Ариадна кочергу взяла. В печке шевелит. Пламя веселое, высокое. Жар сухой. Слезы сами высыхают.
– Расправились с ним. В семнадцатом. Волнение было в казармах. Офицеры у себя отсиживались – боялись выйти. А он: «Пойду, – говорит, – побеседую с солдатиками. Я для них не чужой». На бочку влез. «Братцы! Братцы!» – кричит. А они его за ноги… Нам ведь не сразу сообщили, потом. Отец как узнал, всю ночь не присел, так по комнате и ходил. «Говорил ему, говорил дураку», – бормочет. А наутро слег: ноги отказали. «Не чую, – говорит, – ног…»

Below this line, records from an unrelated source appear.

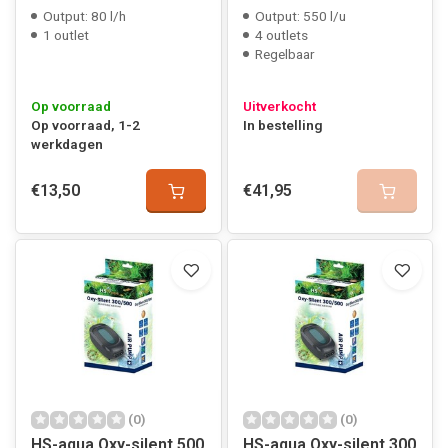
Output: 80 l/h
Output: 550 l/u
1 outlet
4 outlets
Regelbaar
Op voorraad
Uitverkocht
Op voorraad, 1-2
In bestelling
werkdagen
€13,50
€41,95
(0)
(0)
HS-aqua Oxy-silent 500
HS-aqua Oxy-silent 300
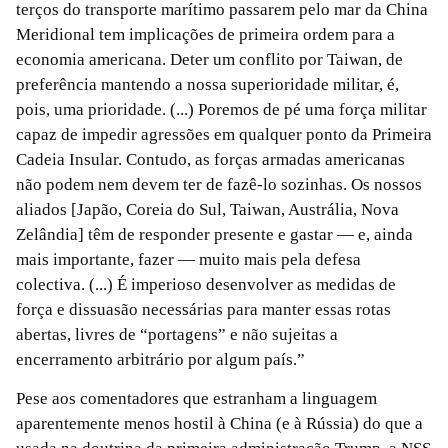
terços do transporte marítimo passarem pelo mar da China
Meridional tem implicações de primeira ordem para a
economia americana. Deter um conflito por Taiwan, de
preferência mantendo a nossa superioridade militar, é,
pois, uma prioridade. (...) Poremos de pé uma força militar
capaz de impedir agressões em qualquer ponto da Primeira
Cadeia Insular. Contudo, as forças armadas americanas
não podem nem devem ter de fazê-lo sozinhas. Os nossos
aliados [Japão, Coreia do Sul, Taiwan, Austrália, Nova
Zelândia] têm de responder presente e gastar — e, ainda
mais importante, fazer — muito mais pela defesa
colectiva. (...) É imperioso desenvolver as medidas de
força e dissuasão necessárias para manter essas rotas
abertas, livres de “portagens” e não sujeitas a
encerramento arbitrário por algum país.”
Pese aos comentadores que estranham a linguagem
aparentemente menos hostil à China (e à Rússia) do que a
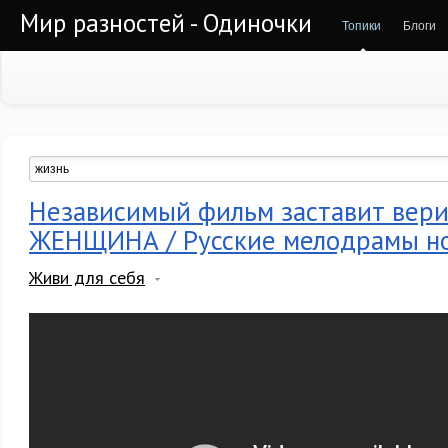
Мир разностей - Одиночки
Топики
Блоги
Независимый фильм заставит вер
ЖЕНЩИНА / Русские мелодрамы н
Живи для себя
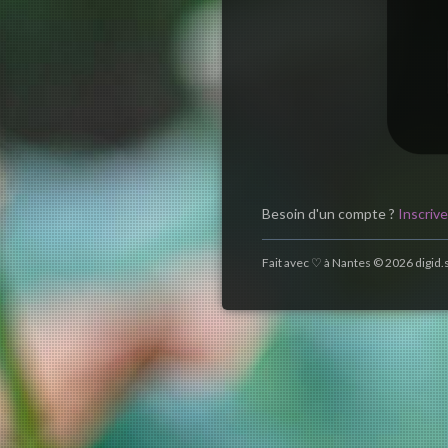
Besoin d'un compte ?
Inscriv
Fait avec ♡ à Nantes © 2026 digid.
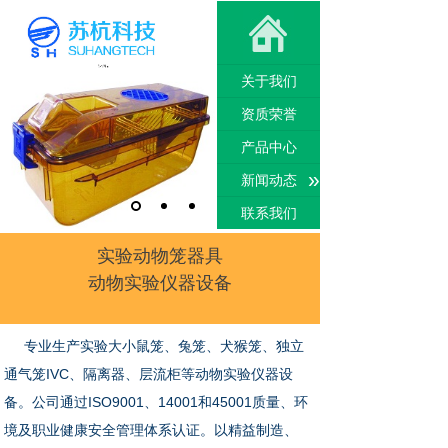
关于我们
资质荣誉
产品中心
»
新闻动态
联系我们
实验动物笼器具
动物实验仪器设备
专业生产实验大小鼠笼、兔笼、犬猴笼、独立
通气笼IVC、隔离器、层流柜等动物实验仪器设
备。公司通过ISO9001、14001和45001质量、环
境及职业健康安全管理体系认证。以精益制造、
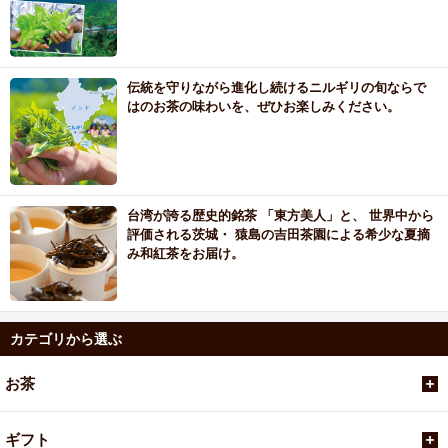
伝統を守りながら進化し続けるニルギリの旬ならで
はのお茶の味わいを、ぜひお楽しみください。
台湾が誇る歴史的銘茶 「東方美人」と、 世界中から
評価される茨城・ 猿島の吉田茶園による希少な夏摘
み和紅茶をお届け。
カテゴリから選ぶ
お茶
ギフト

Гликерия в кухню вышла. «Антонина-то чего говорит: деньги вроде отменят. Уже вот-вот».
Евдокия от печки оборачивается: «Как отменят?! Опять, что ли, реформа?.. Когда ж объявили? В магазин-то вчера ходила… Крупу уж всю бы смели…» – «Нет, – объясняет. – Это им на заводе рассказывали…» – «На каком еще, – за сердце взялась, – заводе? На завод-то не ходит. Третий месяц как не встает…»
«Боже мой, – Ариадна побледнела, – наши деньги… Столько не обменяют. Снова один к десяти…»
«Так, – Гликерия сказать им пытается, – это же…»
«Вон оно что! – Евдокия кочергу кинула. – Антиквар-то не взятку сунул. От бумажек пустых избавился. А мы-то… Всё. – На табуретку села. – Конец. Так. – Подняться старается. – Мешки давайте готовьте. Консервов каких взять, если чего осталось. С утра небось побежали. Может, хоть рыбных… Как их – эти-то – крабы…»
«Да нету, – Гликерия чуть не плачет, – никакой реформы. Вроде как будущее ихнее: рай… В телевизоре им показывают. Антонина, страдалица, и мечтает…»
«Чего!? – замерла. – Какой для них рай? Им-то известная дорога…» – «Да они ж, – Ариадна подхватывает, – и сами не верят». – «Как это? – Гликерия возражает. – В рай-то все верят. Вон на демонстрациях: тряпки свои, демоны, таскают. Я когда еще думала: заместо хоругвей».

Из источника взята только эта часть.